It is a simple oscilloscope project based in a SX28 microcontroller from UBICOM, it doesn't try to be an exact instrument measurement, only try to demostrate, with a very low cost and low quantity of materials, how much we could get from an SX28 plus the EPP parallel port in a PC.
Let me to leave to the people who read this article to experiment with it, make some changes, or apply new ideas. If you like you could write to me at TakeThisOuTbtxsistemasTakeThisOuT at -Remove-ciudad.com.ar .
I accompany in this article, the complete schematic diagram for the scope, a picture with the software in action and all source code, for both the SX (osc.src) and the PC (sxo-cpp.zip). [ed: a board layout was also submitted for the Olimex sponsored PCB contest]
The project is in a basis of two parts, one is the SX code which implement all A/D conversion, the EPP communication, and the sampling of the wave to measure.
The second part is the PC software that only reads the samples sent by the SX and show its in a window.
This lets the PC software to be not responsible about the maximum wave frequency to be tested, and leave to the SX code all the quickly job, taking advantage of the 50 MIPS.
I think that using a different A/D converter in this project, you could get more than 5 Mhz wide of band for the scope.
The original idea to take samples as quickly as possible with the SX28 in this project is the following:
The samples taken by the A/D converter will be only 128 (total) each PC screen, to do all the things quickly, Ive put all samples in the SX RAM memory, so after each sample taken by the AD converter, I save it in a different memory address, which will be incremented by the IND register for the next samples, once the input wave was sampled an the memory if obviously full, I send the entire SX memory content to the PC parallel port to show it in the PC screen. And then all begins again.
You could see at the code that I am sending, to look for all this. Youll see at the first part of code too, that I check for the SW1 switch, to know which will be the time-base to use. I try to get three different levels, one is the most quickly, where the samples are taken only one time each ,in the second I take ten times the same sample loosing time, and in the third 100 times to loose more time for lower frequencies. Why I used this method ?? because I lose a proportional time in a different time-base without caring the cycles in each part of the code.
OK at this point we have a lot of different possibilities to change or to add, I think the first and most important to get more speed, for measure higher frequencies, is the change of the AD converter, in this project to demonstrate the work, I was using the ADC08831 which have a conversion time of 4 uSseg. Max, so think about a parallel FLASH AD converter would be tempting , per example clocked by an external clock unit, where all SX time needed to take a sample would be only read a entire RB port, and changing the EPP control handshaking lines to the RA free port pins.

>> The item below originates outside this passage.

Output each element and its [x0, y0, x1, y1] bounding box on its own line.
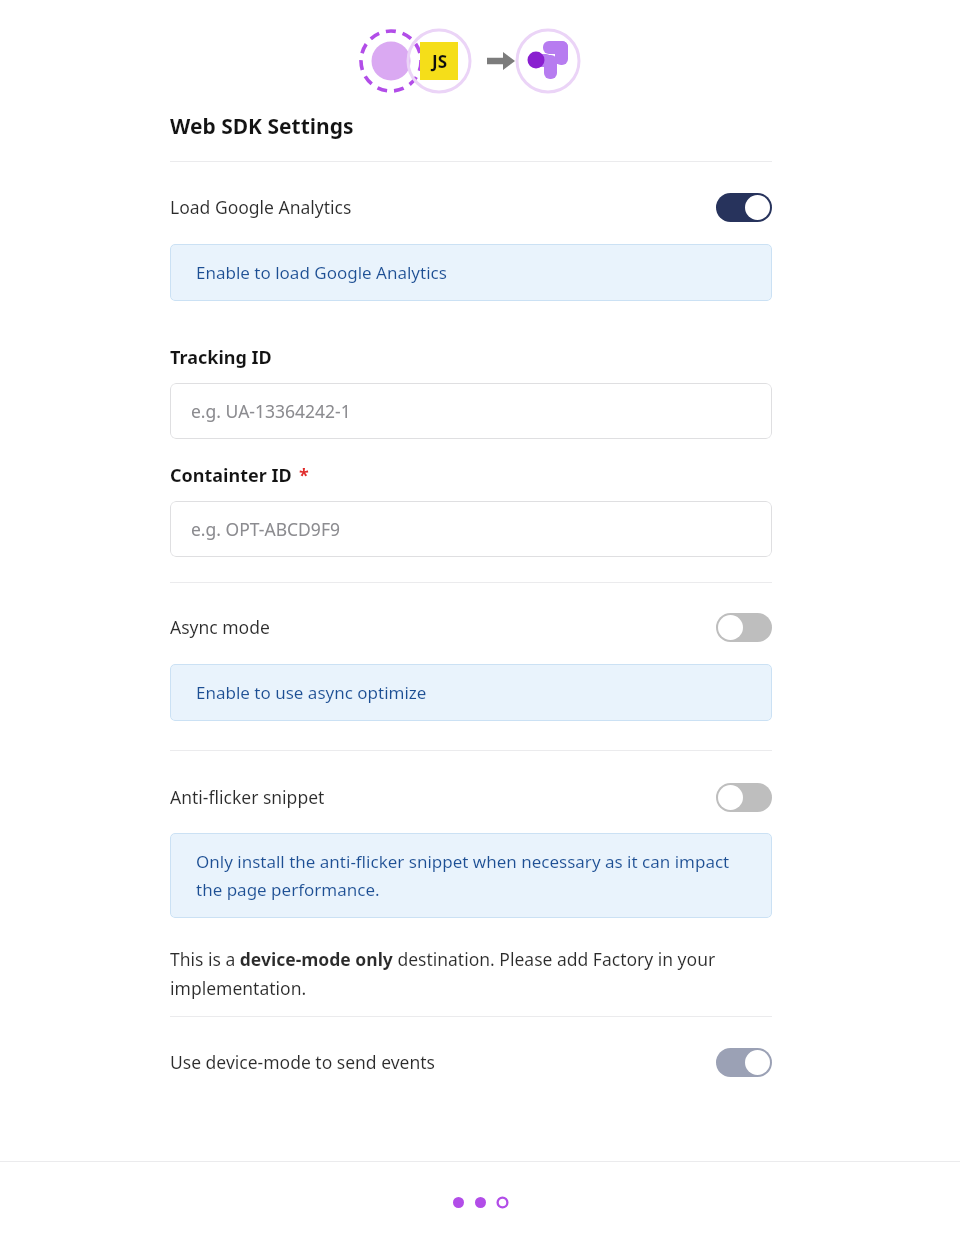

And what do you think about to use a SX48 or SX52 ?? we could take 256 samples each time using the same method. And running at 100 Mhz. Wow !!.
It is better to think in a FIFO memory to save all samples, and get a bigger quantity of samples in each frame with a parallel FLASH AD converter like I said before, but, what will we do with the SX ?? perhaps we dont need it, so.. we could think a lot of different possibilities but that is your work ( If you have more time and money to try that ).
Finally, if you havent an ADC08831 to test the project, you can only replace the "conver" part of the SX code with just generated some numbers, simulating for example an square wave.
The PC software was entire programmed in Visual C++ 6.0, all the code is available for you , the idea was to create an small window into a dialog based application, which shows you the wave measured with the hardware. Let me call this window as the "view" window pls.
OK To obtain a good speed to redraw the view window, I created a DIB ( Device Independent Bitmap ) into this, and used the BitBlt function to draw the contents of it. Like I was not using "trigger" function for the Oscope in this project, I did the redraw each 250 mSeg , but you could adjust it until 1 mSeg to obtain a good quantity of frames / Sec. OK I could write several pages of text about all the code but in this article it is not the purpose, any doubts or suggests, let me know please.
I will comment now the principal parts of the code.
First at all, the size of the "view" window is 256 by 256 pixels, and all the job is cook in the "RenderView" function, just enter in this, I configured the LPT1 port and the the control port value to work with a EPP mode, immediately I read the 128 samples sent by the SX code and put them into an array named "buffer" in which I left each sample with a empty byte between them ( Ill explain, why this after). I did all the read part into a "for" loop, and then I correct the negatives values into another "for " loop, adding 256 if necessary.
If you are thinking about, why 256x256 pixels in the view with only 128 samples, the answer is, because I make an average of all samples taken by the SX and put its in the holes left in the buffer array, so after this our resolution will increase in 256 pixels sampled.
Like the maximum value sent by the SX for one sample is 255, here we have the 256 by 256 window view.
We can see into the RenderView function too, a piece of code with three "for" loops that draw the background screen and the black lines in the view.
Finally the type to pass, all buffer values into the DIB, needs to be looked with some care, because the DIB is drawn by one column each, instead rows.
I put a language check button, so you can check the better choice for you , and a pause button to obtain a freeze of the picture, plus a "file services" frame with two buttons, to save or load any pictures if you want.